The methodology by which individual property values are arrived at under the contract, and, indeed, in practice was that to establish the unit land value, they took the cost of the building, deducted that from the sales price and arrived at the land value. Several of these land values were then considered by SLF in arriving at and recommending to Kelly a final basic land value for that neighborhood. Of course part and parcel of this process as hereinbefore noted was that Kelly had little or nothing to do with the evaluation process and judgments made in connection with the building evaluations. This had a direct effect on the resulting land value.

This court finds that Kelly did not understand what the computer program was that utilized Marshall Swift in connection with setting of a building values and that the SLF personnel, including the reviewers, made the final judgment decisions having to do with the building values and, also, the economic and topographical features that affected the basic land evaluations.

In addition the evidence produced another problem that Kelly apparently was never aware of, and that was that SLF evaluation process valued all of the properties in the town of Old Saybrook at 90% fair market value. It was upon this valuation that ultimately the 70% assessments were levied. The court finds that Kelly was unaware of this feature of the revaluation process.

In connection with the commercial properties, the SLF employee, Wilcox, analyzed the income and expense statements, he analyzed the retail store rentals and multiplied them by the square footage to arrive at an economic or an average retail rental value. The evidence discloses that neither the project manager nor Kelly knew very much of the intimate details of the process being utilized by Mr. Wilcox in connection with the setting of the business and/or commercial revaluation assessments. Wilcox himself exclusively did 70% of said revaluations. Hazel and the project manager were involved somewhat in about 30% of them, the project manager being basically concerned with the property values only. The capitalization rates applied to these economic appraisals of the business properties were set by Mr. Hazzard, another employee of SLF.

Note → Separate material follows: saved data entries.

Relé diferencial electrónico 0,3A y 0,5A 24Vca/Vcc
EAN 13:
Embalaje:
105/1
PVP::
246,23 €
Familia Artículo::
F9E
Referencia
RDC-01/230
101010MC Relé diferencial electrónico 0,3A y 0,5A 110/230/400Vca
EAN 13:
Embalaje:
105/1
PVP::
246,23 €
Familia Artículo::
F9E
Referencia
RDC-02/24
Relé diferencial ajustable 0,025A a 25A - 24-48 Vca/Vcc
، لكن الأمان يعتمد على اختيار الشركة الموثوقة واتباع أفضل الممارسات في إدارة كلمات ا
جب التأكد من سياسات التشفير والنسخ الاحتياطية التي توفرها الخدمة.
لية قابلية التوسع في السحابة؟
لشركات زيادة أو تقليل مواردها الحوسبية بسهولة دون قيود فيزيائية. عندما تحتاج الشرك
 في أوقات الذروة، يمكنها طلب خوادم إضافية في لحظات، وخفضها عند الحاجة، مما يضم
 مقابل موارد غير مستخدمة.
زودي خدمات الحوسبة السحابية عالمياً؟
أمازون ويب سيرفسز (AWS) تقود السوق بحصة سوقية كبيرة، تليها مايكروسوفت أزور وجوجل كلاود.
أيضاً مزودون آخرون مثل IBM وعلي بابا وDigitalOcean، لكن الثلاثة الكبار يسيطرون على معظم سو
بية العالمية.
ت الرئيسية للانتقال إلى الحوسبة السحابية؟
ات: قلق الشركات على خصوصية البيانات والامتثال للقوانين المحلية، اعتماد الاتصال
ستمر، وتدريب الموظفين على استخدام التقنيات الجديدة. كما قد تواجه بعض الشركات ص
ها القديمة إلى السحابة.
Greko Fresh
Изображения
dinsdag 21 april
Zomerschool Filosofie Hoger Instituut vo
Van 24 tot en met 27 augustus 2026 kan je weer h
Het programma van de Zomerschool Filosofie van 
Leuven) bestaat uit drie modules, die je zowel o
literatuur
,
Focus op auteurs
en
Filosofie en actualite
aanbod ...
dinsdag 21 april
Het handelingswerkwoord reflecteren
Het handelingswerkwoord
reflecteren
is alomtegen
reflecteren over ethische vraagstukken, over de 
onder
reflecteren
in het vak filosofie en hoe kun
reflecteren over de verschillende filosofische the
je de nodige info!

From Mr. Wilcox's testimony this court concludes that Kelly had no oversight or control over Mr. Wilcox. Kelly reviewed with him a sampling of property types. Capitalization rates were set by Mr. Hazzard and there is no evidence to indicate that Kelly knew of its basis or rationalization, or appreciated its significance in connection with the appraisal process.

Kelly approved what SLF had done in connection with the revaluation of the business properties and the evidence indicates and the court finds that she did not look at their spread sheets to review the appropriateness of the data upon which such evaluation was based. Further, because of the questions raised in connection with the residential evaluation percentage, this court is not aware, and the evidence does not establish, whether or not business properties were valued for assessment purposes at 100% of market value or at the 90% level of fair market value as were the residential properties before arriving at the 70% current evaluation for taxation purposes.

In connection with the court's finding that Kelly did not review the commercial data sheets, it is found that the assessor Kelly made no value changes in the commercial properties as submitted by SLF. It was also established that Kelly had failed to "sign off" on the commercial spread sheets as apparently had been done in connection with other parts of the evaluation process.

In view of the foregoing findings, the court must now consider the two core issues presented by the plaintiff and claimed to be fatal to the revaluation process as it affected all the properties in the town.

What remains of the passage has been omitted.